:: Data supplied

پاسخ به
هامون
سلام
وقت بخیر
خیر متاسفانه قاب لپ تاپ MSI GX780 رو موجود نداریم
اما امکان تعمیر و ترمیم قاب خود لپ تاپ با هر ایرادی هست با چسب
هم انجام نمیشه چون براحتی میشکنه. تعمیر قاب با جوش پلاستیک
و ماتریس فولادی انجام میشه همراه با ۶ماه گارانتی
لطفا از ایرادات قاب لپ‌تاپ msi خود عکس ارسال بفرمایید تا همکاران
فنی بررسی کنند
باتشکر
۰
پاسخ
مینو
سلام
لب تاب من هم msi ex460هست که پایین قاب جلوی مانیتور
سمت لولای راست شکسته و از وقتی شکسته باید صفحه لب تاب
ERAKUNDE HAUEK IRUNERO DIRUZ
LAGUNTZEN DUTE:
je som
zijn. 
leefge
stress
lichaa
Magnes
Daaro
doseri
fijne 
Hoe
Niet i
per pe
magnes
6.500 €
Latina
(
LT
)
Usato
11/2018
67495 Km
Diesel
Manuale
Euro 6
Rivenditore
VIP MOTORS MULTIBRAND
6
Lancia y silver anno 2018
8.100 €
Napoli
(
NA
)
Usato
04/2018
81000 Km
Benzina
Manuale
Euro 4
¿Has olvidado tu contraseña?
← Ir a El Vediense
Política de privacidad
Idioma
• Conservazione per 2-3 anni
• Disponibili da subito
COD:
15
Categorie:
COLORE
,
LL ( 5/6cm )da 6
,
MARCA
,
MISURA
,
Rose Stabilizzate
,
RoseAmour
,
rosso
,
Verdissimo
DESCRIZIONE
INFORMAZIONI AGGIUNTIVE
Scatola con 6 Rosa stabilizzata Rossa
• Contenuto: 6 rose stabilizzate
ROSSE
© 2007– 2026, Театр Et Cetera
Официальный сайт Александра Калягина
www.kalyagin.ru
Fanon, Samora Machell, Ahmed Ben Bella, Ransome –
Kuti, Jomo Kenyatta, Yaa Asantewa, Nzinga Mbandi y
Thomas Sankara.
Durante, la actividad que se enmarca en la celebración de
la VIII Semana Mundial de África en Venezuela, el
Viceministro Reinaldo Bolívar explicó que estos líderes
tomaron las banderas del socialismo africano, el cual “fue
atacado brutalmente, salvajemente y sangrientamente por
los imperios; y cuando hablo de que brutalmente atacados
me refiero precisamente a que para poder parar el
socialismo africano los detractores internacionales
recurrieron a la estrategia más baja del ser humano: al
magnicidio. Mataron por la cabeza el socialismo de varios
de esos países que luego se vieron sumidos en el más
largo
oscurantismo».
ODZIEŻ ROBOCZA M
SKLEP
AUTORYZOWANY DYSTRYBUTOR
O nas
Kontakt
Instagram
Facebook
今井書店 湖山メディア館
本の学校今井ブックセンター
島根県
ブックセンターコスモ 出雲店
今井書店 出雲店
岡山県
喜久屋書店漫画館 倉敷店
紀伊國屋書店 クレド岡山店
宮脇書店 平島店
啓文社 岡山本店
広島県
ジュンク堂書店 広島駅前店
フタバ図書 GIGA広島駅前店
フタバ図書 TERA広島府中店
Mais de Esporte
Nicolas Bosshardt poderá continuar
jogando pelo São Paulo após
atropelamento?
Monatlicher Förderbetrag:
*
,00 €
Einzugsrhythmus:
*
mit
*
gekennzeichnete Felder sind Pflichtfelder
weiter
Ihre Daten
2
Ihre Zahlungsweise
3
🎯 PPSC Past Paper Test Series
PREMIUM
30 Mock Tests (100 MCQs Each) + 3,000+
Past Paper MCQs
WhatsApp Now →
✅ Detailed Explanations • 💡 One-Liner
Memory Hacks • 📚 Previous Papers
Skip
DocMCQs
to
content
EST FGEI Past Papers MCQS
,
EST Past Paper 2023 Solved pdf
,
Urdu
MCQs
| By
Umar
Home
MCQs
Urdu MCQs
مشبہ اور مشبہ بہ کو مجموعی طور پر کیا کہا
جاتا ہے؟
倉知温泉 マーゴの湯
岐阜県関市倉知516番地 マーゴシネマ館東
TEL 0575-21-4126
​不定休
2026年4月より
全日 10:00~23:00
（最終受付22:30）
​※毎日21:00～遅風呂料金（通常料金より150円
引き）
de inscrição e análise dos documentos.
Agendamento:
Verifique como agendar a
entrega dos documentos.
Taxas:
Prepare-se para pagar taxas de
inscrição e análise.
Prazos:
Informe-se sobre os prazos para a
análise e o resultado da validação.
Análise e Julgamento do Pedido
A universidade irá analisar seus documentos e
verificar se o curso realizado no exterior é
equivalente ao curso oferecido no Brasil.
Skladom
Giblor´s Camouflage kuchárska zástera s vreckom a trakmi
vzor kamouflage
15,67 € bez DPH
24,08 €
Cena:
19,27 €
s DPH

::::

The answer must be a single number: how many lines in the data contain the string "africano"?

Answer section
2